= Beginning of Section =

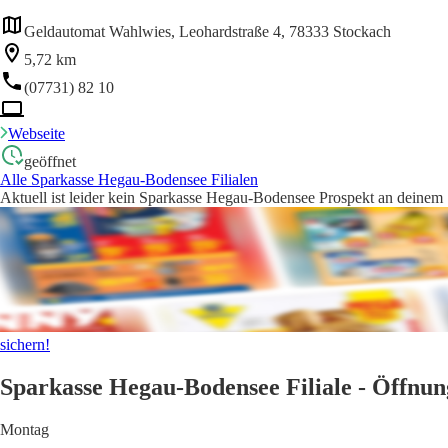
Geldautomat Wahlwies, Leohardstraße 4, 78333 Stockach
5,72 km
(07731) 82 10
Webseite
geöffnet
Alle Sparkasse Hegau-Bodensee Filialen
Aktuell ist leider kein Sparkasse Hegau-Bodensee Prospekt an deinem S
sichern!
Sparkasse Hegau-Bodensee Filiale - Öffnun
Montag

= End of Section =
= Beginning of Section =

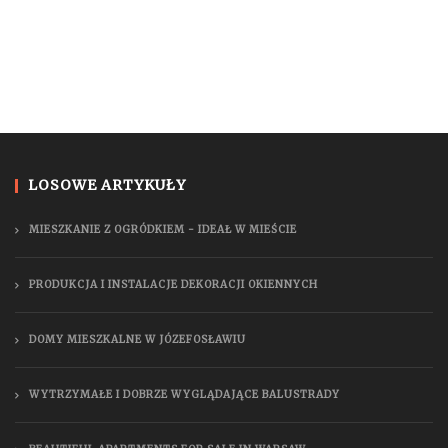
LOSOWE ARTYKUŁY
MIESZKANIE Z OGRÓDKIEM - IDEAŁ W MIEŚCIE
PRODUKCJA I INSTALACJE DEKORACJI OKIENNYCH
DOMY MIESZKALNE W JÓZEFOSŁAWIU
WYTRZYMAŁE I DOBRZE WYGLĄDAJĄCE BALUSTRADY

= End of Section =
= Beginning of Section =

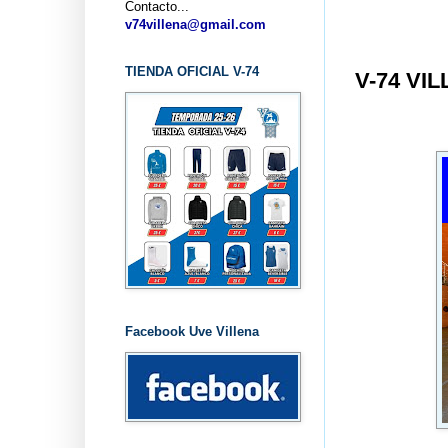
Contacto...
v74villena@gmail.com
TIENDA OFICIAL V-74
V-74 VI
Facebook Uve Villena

= End of Section =

• Goal of the exercise:
Where the word "Hegau" shows up in a line of the listing, return that line.

• Solution below:
Alle Sparkasse Hegau-Bodensee Filialen
Aktuell ist leider kein Sparkasse Hegau-Bodensee Prospekt an deinem S
Sparkasse Hegau-Bodensee Filiale - Öffnun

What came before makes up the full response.